There will no doubt be some obvious themes that can be easily addressed. But there may be others that are more complex and need additional context to figure out. For example, if an employee is particularly vocal about certain issues, and demonstrates frustration and resistance, you may think that they are a problem employee. However, with additional context, their frustration may be borne out of a genuine desire for things to go well, and their resistance may actually be a sign of engagement – a far better sign than silent apathy! So, if channelled in the right direction, their frustration could turn to advocacy, and a potentially problem employee could become a very valuable one. Alternatively, you might identify a fundamental difference in values between a popular influential employee and the leadership, which may lead to resistance of a new direction and subsequent careful planning from an HR perspective. This emphasises the importance of multiple data sets in diagnosing culture and the construction of a holistic view of the organisation from a cultural standpoint.
Treating a toxic culture
You’ll be glad to know that the biggest step to treating a toxic culture is in diagnosing it in the first place. Cultural diagnosis can bring real clarity on where you as an organisation want to get to culturally. It can elicit short term positive actions, a revisiting of values, a greater understanding of stakeholder priorities and uncover how people respond to different behaviours.
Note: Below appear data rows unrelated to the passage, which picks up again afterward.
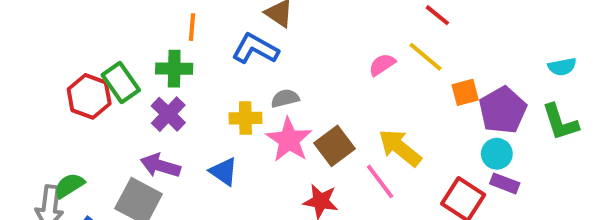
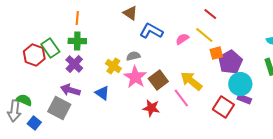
orange line: (192, 27) -> (77, 18), moved
blue L-shape: (255, 49) -> (151, 31), moved
orange square: (465, 92) -> (216, 53), moved
purple pentagon: (503, 110) -> (230, 62), moved
yellow cross: (245, 118) -> (113, 66), turned 35
cyan circle: (497, 154) -> (240, 84), size x1.5
green semicircle: (69, 185) -> (24, 100), turned 56

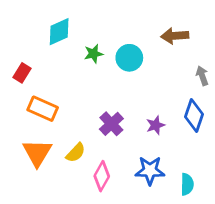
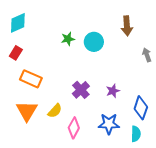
cyan diamond: (59, 32) -> (18, 23), moved
brown arrow: (175, 36) -> (127, 26), turned -90
blue diamond: (194, 116) -> (141, 108), moved

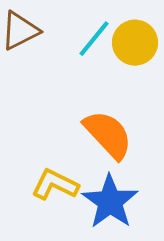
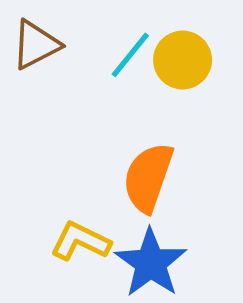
orange semicircle: (108, 135) -> (148, 177), turned -118

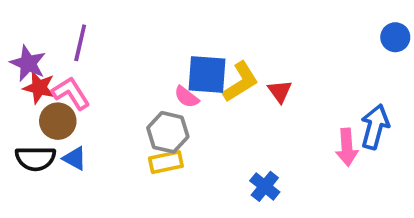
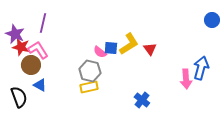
blue square: (207, 75) -> (111, 48), moved, size x0.6
black semicircle: (35, 158) -> (19, 97), moved, turned -110

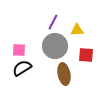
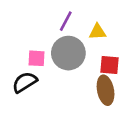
pink square: (19, 50) -> (37, 58), moved
brown ellipse: (64, 74) -> (106, 90), moved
However, no lasting change will take place unless you evidence a reason for change that resonates with everyone in the organisation, ensure psychological safety during the change process, and deliberately role model and reward new behaviours, to name but a few aspects of embedding a new culture. A culture change project can bring about quick improvements, but it is ultimately a long game that requires a detailed implementation plan, clear evidence of stakeholder buy in, consistent delivery on promises, constant awareness of the cultural temperature, and regular review. But having involved the organisation in the process from the start – setting the scene, coming from an authentic desire for positive change, giving opportunity for honest feedback, showing that you’ve listened and role modelling new behaviours, you may find that the positive feeling in the organisation remains. This will lead to new shared experiences and new beliefs within the organisation, which in turn will lead to new values and new ideals as to “the way we do things around here…”, which in essence, epitomises your culture.
A toxic culture can be a draining environment to work in for all concerned. But taking the time to carefully diagnose it, make necessary changes, and model new behaviours can lead to significant positive change, and a lifting of the inevitable heavy weight that a toxic environment brings.